◆ Data section
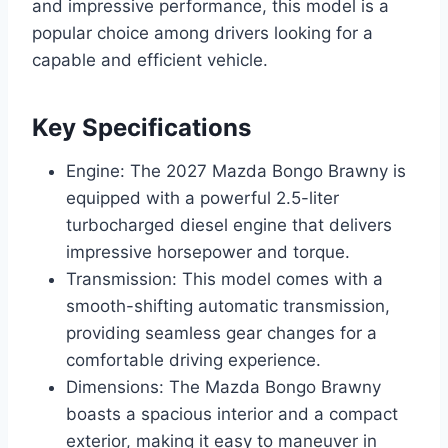
and impressive performance, this model is a
popular choice among drivers looking for a
capable and efficient vehicle.
Key Specifications
Engine: The 2027 Mazda Bongo Brawny is
equipped with a powerful 2.5-liter
turbocharged diesel engine that delivers
impressive horsepower and torque.
Transmission: This model comes with a
smooth-shifting automatic transmission,
providing seamless gear changes for a
comfortable driving experience.
Dimensions: The Mazda Bongo Brawny
boasts a spacious interior and a compact
exterior, making it easy to maneuver in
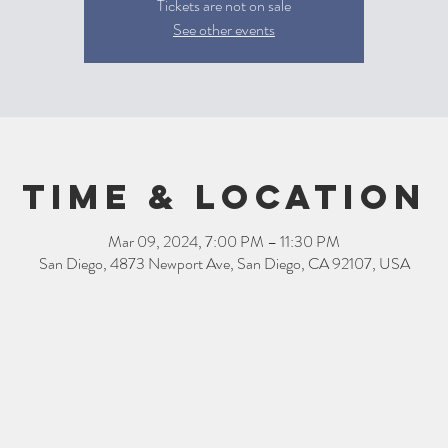
Tickets are not on sale
See other events
Time & Location
Mar 09, 2024, 7:00 PM – 11:30 PM
San Diego, 4873 Newport Ave, San Diego, CA 92107, USA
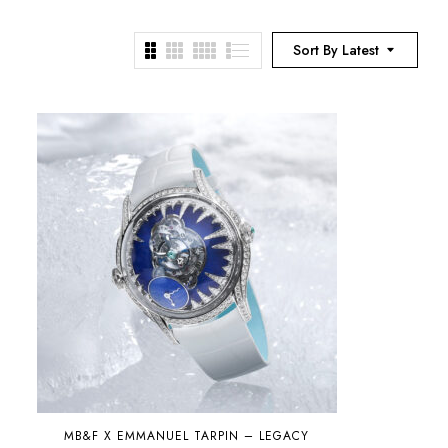
Sort By Latest
MB&F X EMMANUEL TARPIN – LEGACY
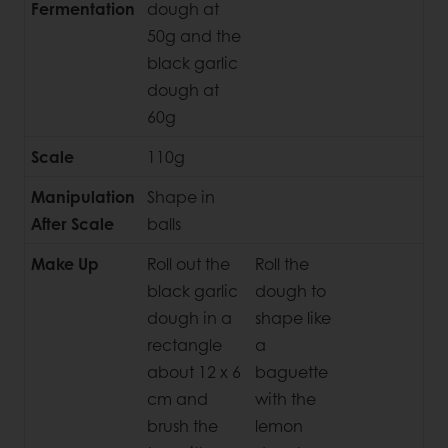
Fermentation
dough at
50g and the
black garlic
dough at
60g
Scale
110g
Manipulation
Shape in
After Scale
balls
Make Up
Roll out the
Roll the
black garlic
dough to
dough in a
shape like
rectangle
a
about 12 x 6
baguette
cm and
with the
brush the
lemon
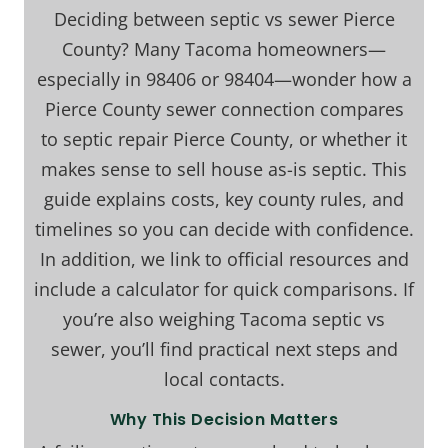
Deciding between septic vs sewer Pierce
County? Many Tacoma homeowners—
especially in 98406 or 98404—wonder how a
Pierce County sewer connection compares
to septic repair Pierce County, or whether it
makes sense to sell house as-is septic. This
guide explains costs, key county rules, and
timelines so you can decide with confidence.
In addition, we link to official resources and
include a calculator for quick comparisons. If
you’re also weighing Tacoma septic vs
sewer, you’ll find practical next steps and
local contacts.
Why This Decision Matters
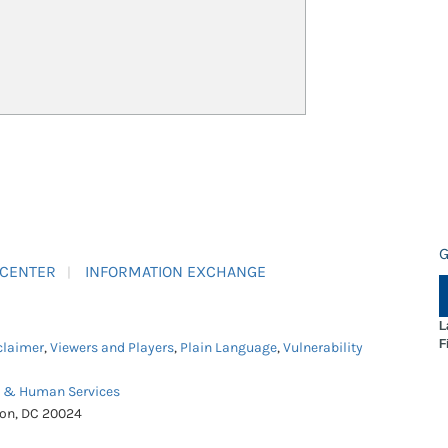
G
 CENTER
INFORMATION EXCHANGE
L
F
claimer
,
Viewers and Players
,
Plain Language
,
Vulnerability
h & Human Services
ton, DC 20024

◆ Work task
Note every line of the entries in which "Tacoma" appears, and copy it down.

◆ Your solution
County? Many Tacoma homeowners—
you’re also weighing Tacoma septic vs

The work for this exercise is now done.